O que caracteriza um ecoparque em comparação a um aterro convencional?
Ecoparques costumam integrar, em uma mesma área, unidades de triagem, compostagem, valorização energética e, em alguns casos, trilhas ecológicas e centros de visitação aberta ao público, algo impensável na concepção tradicional de um aterro sanitário isolado. A Ecodust Ambiental observa que esse modelo exige planejamento arquitetônico e paisagístico mais sofisticado desde a concepção do projeto, já que a convivência entre operação técnica e visitação pública impõe padrões mais rígidos de controle de odor, poeira e ruído.
Projetos bem-sucedidos costumam segmentar claramente as áreas operacionais das áreas abertas à visitação, garantindo segurança para o público sem comprometer a eficiência da operação técnica do complexo.
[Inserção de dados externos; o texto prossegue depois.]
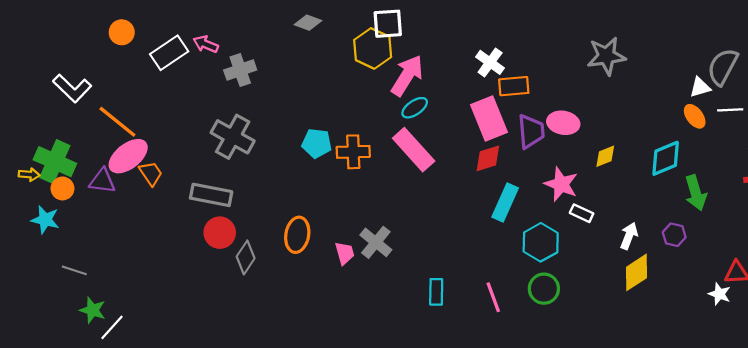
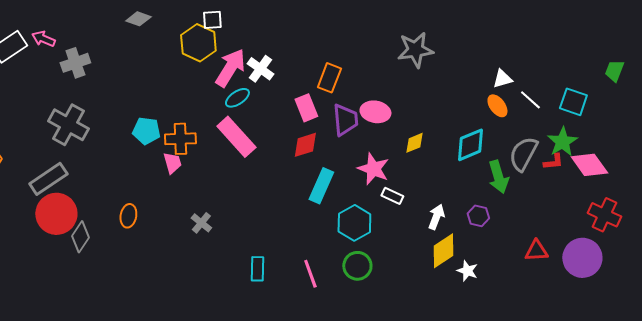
white square: (388, 24) -> (212, 20), size x0.7
white cross: (490, 62) -> (260, 69), moved
gray semicircle: (723, 67) -> (523, 154), moved
orange rectangle: (514, 86) -> (329, 78), turned -64
white line: (730, 110) -> (530, 100), turned 45
pink rectangle: (489, 118) -> (306, 108), size x0.7
gray rectangle: (211, 195) -> (48, 179), turned -45
red circle: (220, 233) -> (56, 214), size x1.4
orange ellipse: (297, 235) -> (128, 216), size x0.7
gray cross: (376, 242) -> (201, 223), size x0.7
pink trapezoid: (345, 253) -> (172, 163), moved
white star: (719, 294) -> (467, 271), moved

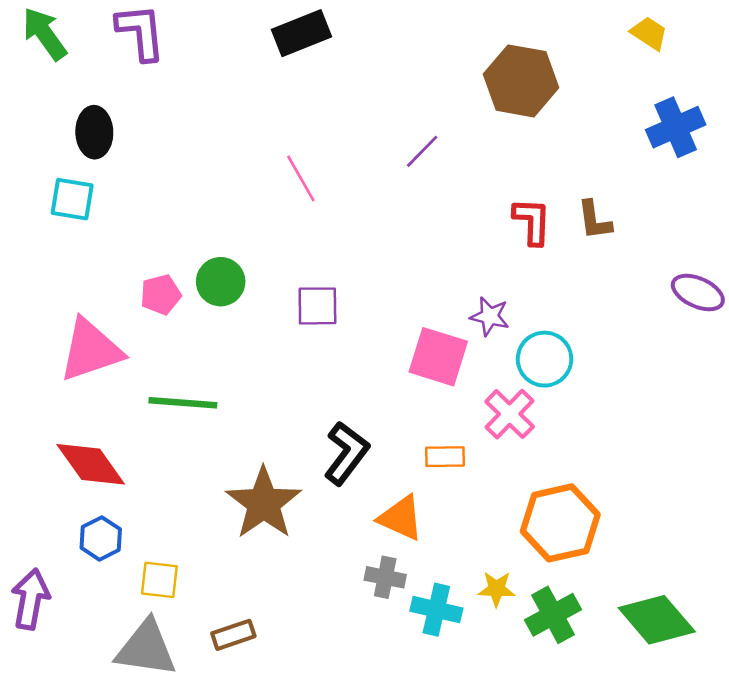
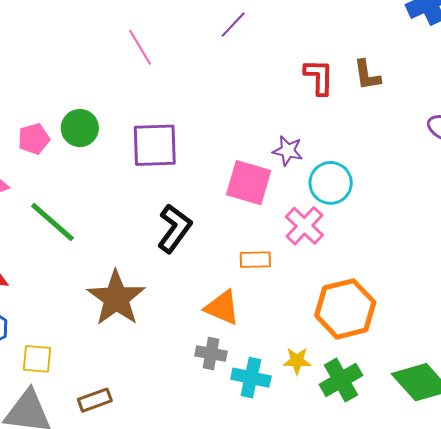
purple square: (317, 306) -> (155, 145), size x1.4
green line: (183, 403) -> (52, 222), turned 38
black L-shape: (346, 453) -> (174, 228), moved

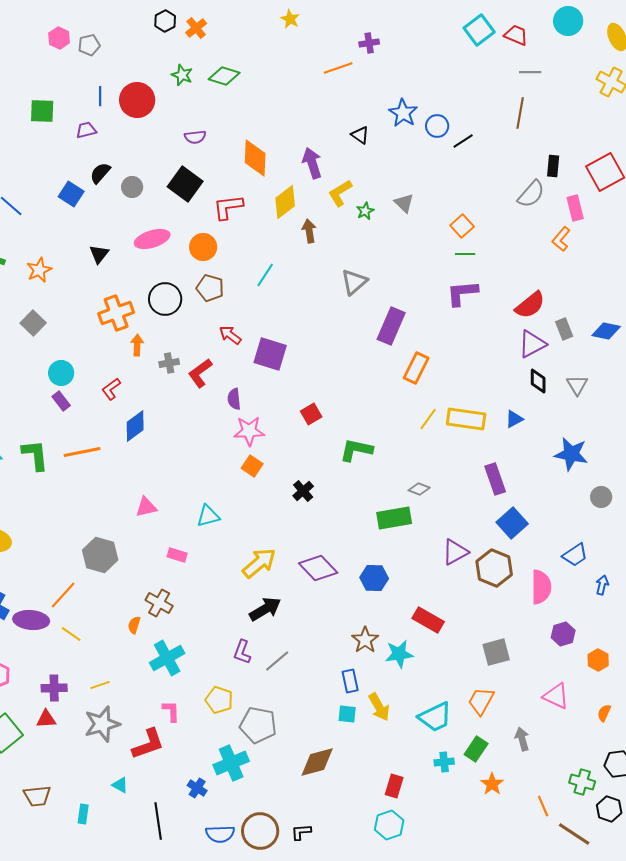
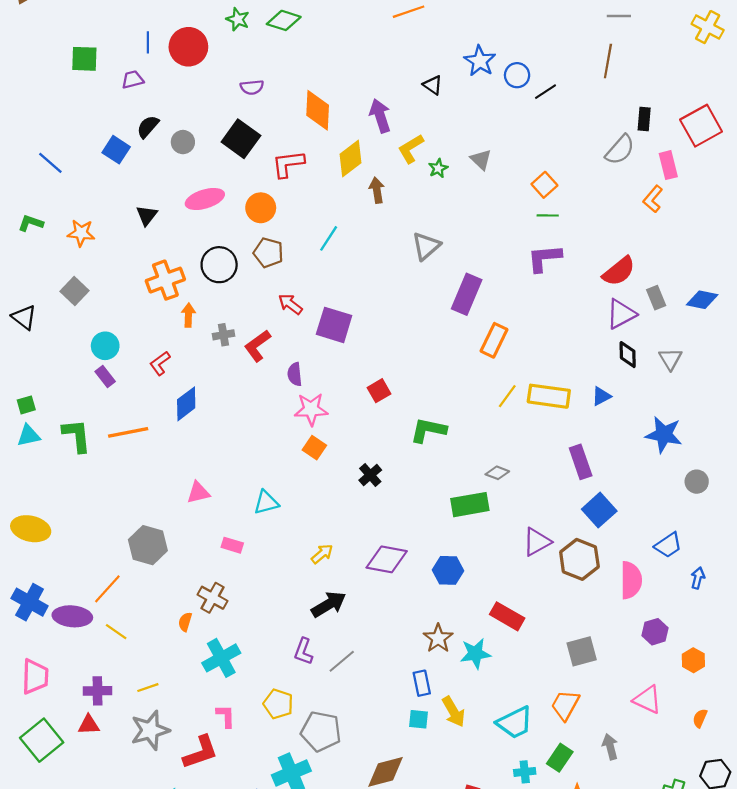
orange star: (39, 270) -> (81, 233), turned 30
yellow arrow: (259, 563) -> (322, 554), size x0.6
purple diamond: (318, 568) -> (387, 559), turned -36

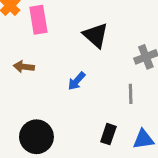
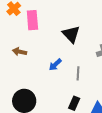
gray line: (131, 94) -> (78, 73), moved

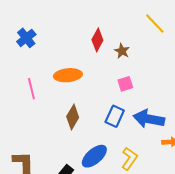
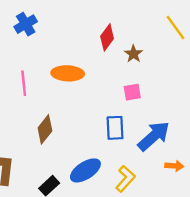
blue rectangle: (115, 116) -> (115, 128), turned -35
brown diamond: (73, 117) -> (45, 129), moved
blue arrow: (149, 119) -> (154, 136), turned 120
Entre essas medidas, barreiras vegetais e distâncias mínimas de segurança entre áreas operacionais e espaços de circulação pública fazem parte do planejamento inicial desse tipo de empreendimento, evitando conflitos entre as duas funções que o espaço precisa cumprir simultaneamente.
Como os ecoparques contribuem para a educação ambiental da população?
Centros de visitação instalados dentro de ecoparques permitem que estudantes e o público em geral acompanhem de perto o processo real de triagem, compostagem e valorização energética de resíduos, tornando concreto um processo que normalmente permanece invisível para a maioria das pessoas. Na Ecodust Ambiental, entende-se que essa exposição direta ao processo tende a gerar impacto educativo mais duradouro do que qualquer campanha de conscientização baseada apenas em material impresso ou digital.
Escolas que incluem visitas técnicas a ecoparques em seu planejamento pedagógico costumam relatar maior engajamento dos alunos com temas de sustentabilidade, justamente por tornar tangível um processo que antes era apenas teórico. Guias especializados em comunicação ambiental, capazes de traduzir processos técnicos complexos em linguagem acessível para diferentes idades tornam-se peça central para o sucesso desse tipo de programa educativo.
Que modelo de negócio sustenta a operação de um ecoparque?
A diversificação de receitas, com venda de energia gerada, comercialização de composto orgânico, materiais reciclados e, em alguns casos, cobrança simbólica de ingresso para visitação, permite que ecoparques equilibrem seu orçamento operacional de forma menos dependente exclusivamente da cobrança por tonelada de resíduo processado. A Ecodust Ambiental reforça que esse modelo diversificado tende a se tornar cada vez mais atrativo para investidores de infraestrutura ambiental, justamente por reduzir a dependência de uma única fonte de receita.
Aluguel de espaços para eventos corporativos com temática de sustentabilidade e parcerias com universidades para pesquisa aplicada representam fontes adicionais de receita que alguns ecoparques já exploram, ampliando ainda mais a diversificação financeira do empreendimento ao longo do tempo.
Quais barreiras ainda limitam a expansão de ecoparques no país?
O investimento inicial necessário para um projeto dessa complexidade costuma ser significativamente superior ao de um aterro sanitário convencional, o que exige planejamento financeiro de longo prazo e, frequentemente, parcerias entre poder público e iniciativa privada. No entendimento da Ecodust Ambiental, a consolidação de marcos regulatórios mais claros para esse tipo de empreendimento híbrido, que combina infraestrutura ambiental e espaço público de lazer, tende a acelerar a replicação desse modelo em outras regiões do país nos próximos anos.
Municípios de médio porte, que ainda não dispõem de escala suficiente para um ecoparque completo isoladamente, podem se beneficiar de versões reduzidas do modelo, priorizando inicialmente compostagem e educação ambiental, com expansão gradual das demais funções conforme o projeto amadurece e conquista apoio da comunidade local.